**THE PROBLEM:**
Can you print the data exactly and leave out each image?

**GIVEN DATA:**
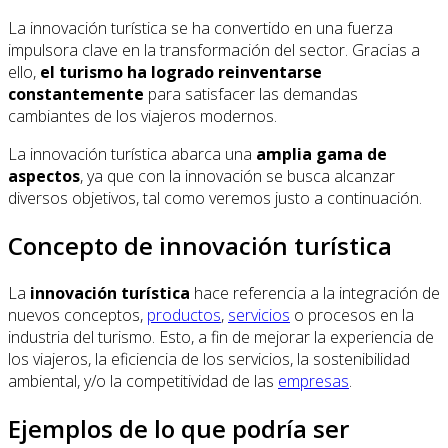
La innovación turística se ha convertido en una fuerza
impulsora clave en la transformación del sector. Gracias a
ello,
el turismo ha logrado reinventarse
constantemente
para satisfacer las demandas
cambiantes de los viajeros modernos.
La innovación turística abarca una
amplia gama de
aspectos
, ya que con la innovación se busca alcanzar
diversos objetivos, tal como veremos justo a continuación.
Concepto de innovación turística
La
innovación turística
hace referencia a la integración de
nuevos conceptos,
productos
,
servicios
o procesos en la
industria del turismo. Esto, a fin de mejorar la experiencia de
los viajeros, la eficiencia de los servicios, la sostenibilidad
ambiental, y/o la competitividad de las
empresas
.
Ejemplos de lo que podría ser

**TASK OUTPUT:**
La innovación turística se ha convertido en una fuerza
impulsora clave en la transformación del sector. Gracias a
ello,
el turismo ha logrado reinventarse
constantemente
para satisfacer las demandas
cambiantes de los viajeros modernos.
La innovación turística abarca una
amplia gama de
aspectos
, ya que con la innovación se busca alcanzar
diversos objetivos, tal como veremos justo a continuación.
Concepto de innovación turística
La
innovación turística
hace referencia a la integración de
nuevos conceptos,
productos
,
servicios
o procesos en la
industria del turismo. Esto, a fin de mejorar la experiencia de
los viajeros, la eficiencia de los servicios, la sostenibilidad
ambiental, y/o la competitividad de las
empresas
.
Ejemplos de lo que podría ser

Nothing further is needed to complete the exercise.